I didn’t see the documentary, and what I know of it, I mostly gleaned from critical news stories about it. As a matter of principle, I belief if you’re going to do a documentary on a historical figure (even a living one), you need to tell the whole story…

I’ve only seen the first half of the documentary (“기억의 파편을 찾아서/Recovering the Shards of Memory”) and also read a number of critical stories about before watching it. Based off of what I saw from the first half, I think these critical articles are off base.
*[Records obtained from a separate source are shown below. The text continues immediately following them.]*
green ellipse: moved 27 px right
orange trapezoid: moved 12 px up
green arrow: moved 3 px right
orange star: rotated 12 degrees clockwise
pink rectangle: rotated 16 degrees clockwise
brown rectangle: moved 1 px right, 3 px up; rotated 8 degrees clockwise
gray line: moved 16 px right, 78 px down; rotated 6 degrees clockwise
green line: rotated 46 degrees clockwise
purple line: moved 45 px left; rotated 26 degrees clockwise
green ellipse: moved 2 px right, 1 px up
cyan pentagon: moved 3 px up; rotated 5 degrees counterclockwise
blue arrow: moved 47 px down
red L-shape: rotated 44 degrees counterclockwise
These articles give the impression that this documentary is about Gen. Paik per se. And indeed the KBS team who produced it may have initially set out to do that. Watching what they put together for the first half of the documentary, however, I think they pretty much failed in that regard. Fact is, I didn’t get the impression that this was a documentary about the life and times of Gen. Paik, but rather his memories/retrospective on the Korea War; or a remembering/retrospective of the Korean War in general. Frankly, I was surprised how little he appeared throughout the first half that I watched. If any of you have a chance to watch it, they spend considerable time interviewing Chinese and British veterans and their experiences during the war, go into some rather frankly boring expositions about battlefield and tactical machinations, and show a lot of old photos and newsreels that Gen. Paik provides commentary on (Side note: for a 91 year old guy, he speaks with unbelievable clarity).

Long story short, if KBS had indeed set out to pull a “백선엽 ‘전쟁영웅’ 만들기” stunt, you’d think they’d spend more time on the subject in question. But hey, if KBS needs a model for that, here’s a good one.
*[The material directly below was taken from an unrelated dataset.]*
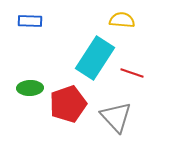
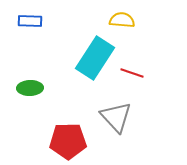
red pentagon: moved 37 px down; rotated 18 degrees clockwise
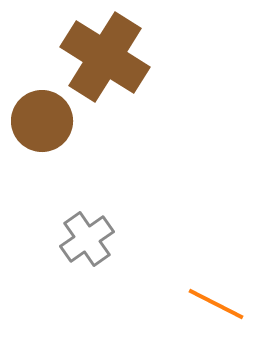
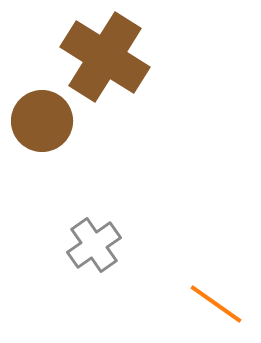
gray cross: moved 7 px right, 6 px down
orange line: rotated 8 degrees clockwise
However, on the general question of Gen. Paik hero-worshiping and romanticizing, it needs to be remembered that there are critics not only on the left but within the military itself:

일반 국민들은 물론 심지어 일부 군 원로들도 그의 ‘명예원수’ 추대를 반대하고 나섰습니다. 국군은 대한민국 임시정부의 군대인 광복군을 정신적 뿌리로 하고 있는데, 친일전력이 있는 그를 ‘명예원수’로 추대할 경우 건군이념을 정면으로 훼손하는 결과가 되는 셈이죠.

한국전쟁 참전 군 원로들의 반발도 만만찮았습니다. 그들은 “백선엽 장군 혼자 싸운 게 아니라 전부 도와서 싸웠다. 혼자만 원수 자격이 있느냐”며 반발하고 나섰습니다. 결국 국방부는 “국민적 공감대 형성이 미흡하다”며 꼬리를 내리고 말았습니다.

Basically, the guy maybe a “hero” or a “traitor.” Whatever side one wants to argue, let’s just try and not lay things on too thickly.

13 Charles Tilly June 29, 2011 at 10:28 pm

WangKon936, you are correct. The choice was often obey or die.

It’s really strange that to prove this point, Hamilton, of all things, brings up the example of Kim Il Sung (i.e. he fled Korea. Thus, the “obey or die” dynamic was in full effect!). Frankly, that’s a pretty ham-handed way to go about things. If the question is why did people collaborate, you should probably read about the collaborators themselves. Thus one should probably talk about the 이완용’s or the 박정희’s of the world in order to make a more robust point.

But of course, reading about just even those two people clearly indicates that the “obey or die” dynamic is tenuous at best. Mark Caprio’s Japanese Assimilation Policies in Colonial Korea, 1910-1945 offers some interesting insights on this matter also (See especially the opening paragraphs of the introduction).

14 Fullslab June 29, 2011 at 10:31 pm

Odds n Ends – Today Seoul city traffic was snarled during demonstration, some Workers United Org. during the hours of 4:30 p.m. – ?. The criminals walked down or taking one lane on several streets around Seoul. They’d been gathering at the bell across from the ugly Samsung building in Jongno this past week. Earlier in the week there was an Anti-FTA sign but it wasn’t on display or the focus as of late although I’m sure they’re against it. Police were on site, must’ve been an illegal demonstration.

15 Hamilton June 29, 2011 at 11:07 pm

“The choice was often obey or die.”

Charles, we will have to add the word often to the list of words you don’t understand and it’s a pretty long list at this point. Wouldn’t it be easier not to build strawmen and sensationalize/editorialize other’s points and just contribute to a discussion without being an ass?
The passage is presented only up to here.